I enjoyed Christopher DeWolf’s Borrowed Spaces: Life Between the Cracks of Modern Hong Kong, the latest installment I read in the Penguin Hong Kong series. It’s a nice piece of reportage that helps fill in the little-known (to me anyway) history of street life and informal urban structures in Hong Kong.

The book is particularly good at providing an alternative perspective on how Hong Kong’s government actually works. To anyone who has spent time in Hong Kong, the idea that it has the world’s freest economy (as the Heritage Foundation perennially tells us) is just patently, obviously untrue. But even so I was fairly shocked to discover that the government has for decades been actively trying to get rid of the small-scale retail entrepreneurs known as street hawkers:

For years, activity in the streets of Hong Kong was only loosely regulated, but by the 1970s, the government decided it was time to assert more control. The theory at the time was that, as cities transitioned from “third world” to “first world,” such informal uses of urban space would dwindle as the economy developed and people became wealthier. One day, the reasoning went, there would no longer be any need for hawkers, dai pai dong, squatter villages or anything of the sort.

In light of this argument, the Hong Kong government opted for a policy of elimination through attrition. Squatter villages were frozen in place, their residents prohibited from expanding their homes until they could be replaced with public housing estates. Street hawkers were licensed and regulated.  …

The catch was that, while hawkers were still allowed to ply their trade, their licenses were made exceptionally hard to transfer. Even today, when a licensed hawker dies, his or her license can only be transferred to a surviving spouse. The intent was to eventually eliminate all street hawker stalls, and this 1970s-era policy is now well on its way to achieving that goal. In 2015, there were just 6,133 licensed hawkers in Hong Kong; another 1,440 work illegally.

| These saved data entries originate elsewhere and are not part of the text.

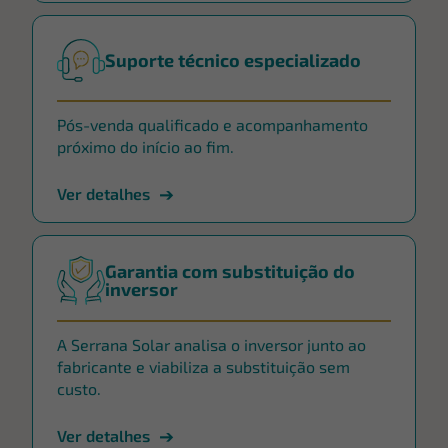
Suporte técnico especializado
Pós-venda qualificado e acompanhamento
próximo do início ao fim.
Ver detalhes
Garantia com substituição do
inversor
A Serrana Solar analisa o inversor junto ao
fabricante e viabiliza a substituição sem
custo.
Ver detalhes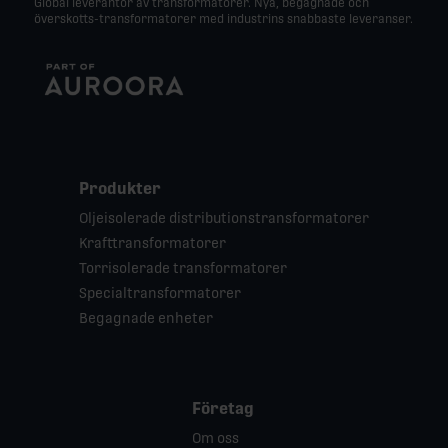
Global leverantör av transformatorer. Nya, begagnade och
överskotts-transformatorer med industrins snabbaste leveranser.
Produkter
Oljeisolerade distributionstransformatorer
Krafttransformatorer
Torrisolerade transformatorer
Specialtransformatorer
Begagnade enheter
Företag
Om oss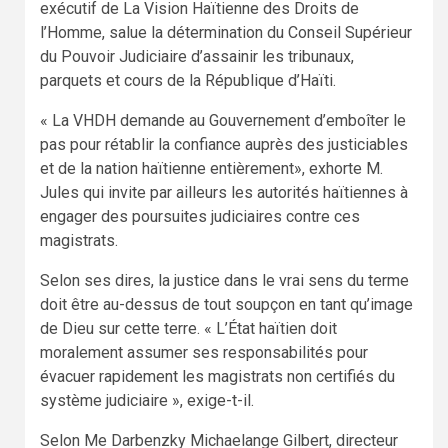
exécutif de La Vision Haïtienne des Droits de
l’Homme, salue la détermination du Conseil Supérieur
du Pouvoir Judiciaire d’assainir les tribunaux,
parquets et cours de la République d’Haïti.
« La VHDH demande au Gouvernement d’emboîter le
pas pour rétablir la confiance auprès des justiciables
et de la nation haïtienne entièrement», exhorte M.
Jules qui invite par ailleurs les autorités haïtiennes à
engager des poursuites judiciaires contre ces
magistrats.
Selon ses dires, la justice dans le vrai sens du terme
doit être au-dessus de tout soupçon en tant qu’image
de Dieu sur cette terre. « L’État haïtien doit
moralement assumer ses responsabilités pour
évacuer rapidement les magistrats non certifiés du
système judiciaire », exige-t-il.
Selon Me Darbenzky Michaelange Gilbert, directeur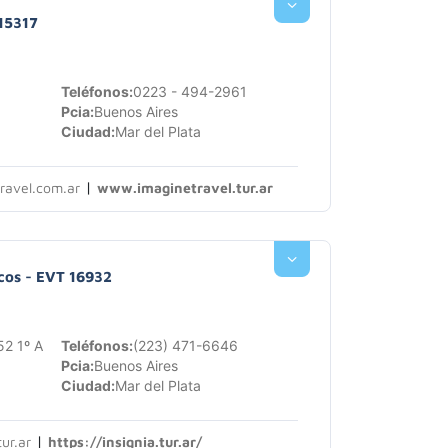
15317
Teléfonos:
0223 - 494-2961
Pcia:
Buenos Aires
Ciudad:
Mar del Plata
|
ravel.com.ar
www.imaginetravel.tur.ar
icos - EVT 16932
52 1º A
Teléfonos:
(223) 471-6646
Pcia:
Buenos Aires
Ciudad:
Mar del Plata
|
ur.ar
https://insignia.tur.ar/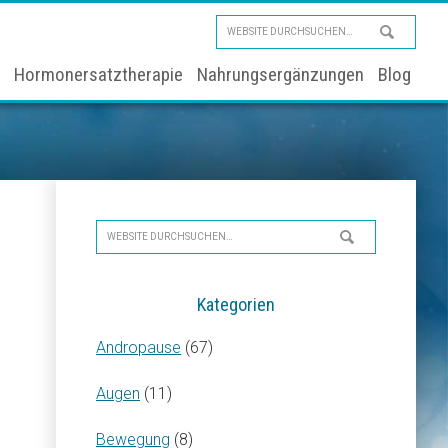
Website
durchsuchen…
Hormonersatztherapie
Nahrungsergänzungen
Blog
Seitenspalte
Website
durchsuchen…
Kategorien
Andropause
(67)
Augen
(11)
Bewegung
(8)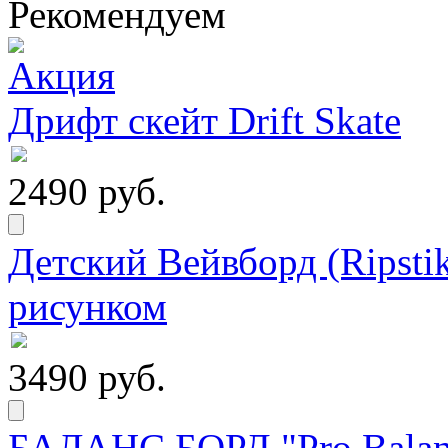
Рекомендуем
Дрифт скейт Drift Skate
2490 руб.
Детский Вейвборд (Ripstik
рисунком
3490 руб.
БАЛАНС БОРД "Pro Balanc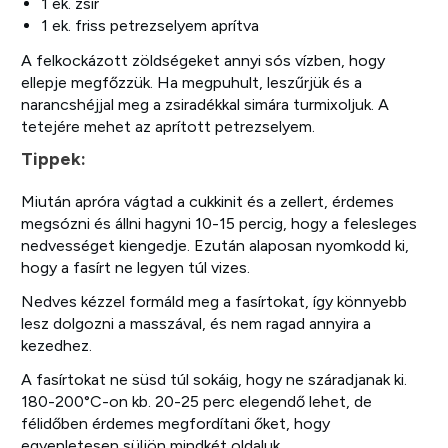
1 ek. zsír
1 ek. friss petrezselyem aprítva
A felkockázott zöldségeket annyi sós vízben, hogy
ellepje megfőzzük. Ha megpuhult, leszűrjük és a
narancshéjjal meg a zsiradékkal simára turmixoljuk. A
tetejére mehet az aprított petrezselyem.
Tippek:
Miután apróra vágtad a cukkinit és a zellert, érdemes
megsózni és állni hagyni 10-15 percig, hogy a felesleges
nedvességet kiengedje. Ezután alaposan nyomkodd ki,
hogy a fasírt ne legyen túl vizes.
Nedves kézzel formáld meg a fasírtokat, így könnyebb
lesz dolgozni a masszával, és nem ragad annyira a
kezedhez.
A fasírtokat ne süsd túl sokáig, hogy ne száradjanak ki.
180-200°C-on kb. 20-25 perc elegendő lehet, de
félidőben érdemes megfordítani őket, hogy
egyenletesen süljön mindkét oldaluk.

The biggest markets are thriving, including the always busy meat, seafood, fruit and vegetable stalls around Nelson Street and Canton Road, but many of the secondary markets are withering away – not for lack of business, but because the government is actively relocating stalls and buying back hawker licenses in order to clear the streets. Between 2013 and 2015, a total of 481 hawkers surrendered their licenses. …

It is hard not to notice that shrinking opportunities in this part of the economy have coincided, at least, with the general decline in entrepreneurship and social mobility:

The crackdown on informal life isn’t necessarily responsible for the persistent inequality and decline of social mobility in Hong Kong, but there’s a case to be made that it has exacerbated the situation by denying people access to affordable products and the ability to become entrepreneurs.